After six months of being responsible for screening, I was struck by the number of patients who had received our most sophisticated evaluations and treatments, whose conditions were most tenuous, and who returned via the emergency for repeat hospitalizations within weeks to months. Clearly, something was not working well.
Historically in Israel, the effective connection between hospital-based and community-based health care is weak. Upon discharge from the hospital the patient receives a discharge letter, usually generated by the most inexperienced member of the hospital team. This missive to the community-based family doctor was the sole access the family doctor had to the patients' experiences in the hospital. In some cases, the patient received a parallel reference to the hospital's specialty-based cardiology clinic. Once again, sharing of follow up information was via hastily written questions, requests and summaries between the hospital-based department and the doctor responsible for the patients' health care.
In the 1990s I became convinced that vigorous aerobic exercise was an effective tool in the prevention of the origin and the progression of cardio-vascular disease. At the time, when angioplasties and stents were taking credit for remarkable reductions in cardiac deaths, little attention was being focused on prevention, other than the routine prescription of Statins and Aspirin. Professor Daniel David, the Cardiology Department head and my boss during the sabbatical year, felt as I did, that the incorporation of an outstanding Cardiac Rehabilitation program would both improve patient care and reduce the frequency of readmissions to the hospital. The more we talked about it, the stronger was our conviction. On parting at the closure of my Sabbatical year, Professor David committed to finding space within the hospital and I committed to return with sufficient funds to equip a first-class facility.

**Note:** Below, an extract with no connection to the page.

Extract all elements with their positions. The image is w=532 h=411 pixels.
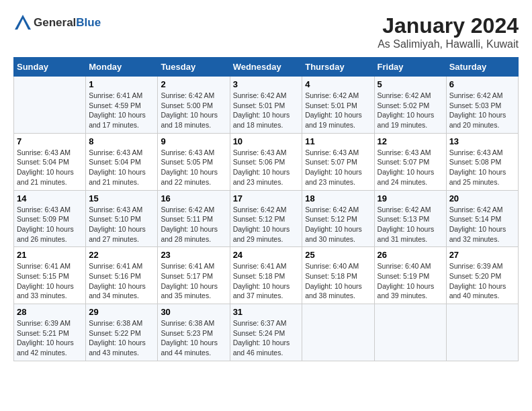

In November of 1996 Ruth and I returned to Raanana as Olim. I had founded The Israel Heart Fund with commitments from friends and patients in New York for sufficient funding to both equip the Rehabilitation Center and to also commit to computer-based record keeping. This would allow effective monitoring and studying of our clinical outcomes. The first clients started flowing through the center in November 1997. In 2004 we were able to report in the Journal of Preventive Cardiology that we had recruited 32% of eligible patients into the program. Dropout rates over the initial 3 months were low (25%). We documented Improvement in low-density lipoprotein cholesterol level (-4.5%), high-density lipoprotein cholesterol level (+7%), body mass index (-2%), systolic blood pressure (-3%), and maximum metabolic equivalents, a measure of physical capacity, (+25%). This improvement in exercise capacity was comparable to levels achieved in studies showing angiographic stabilization and/or regression of disease. We had demonstrated the effectiveness of a community hospital-based risk management exercise program.
It continues to this day and has been duplicated in other Israeli Centers. The promise was kept.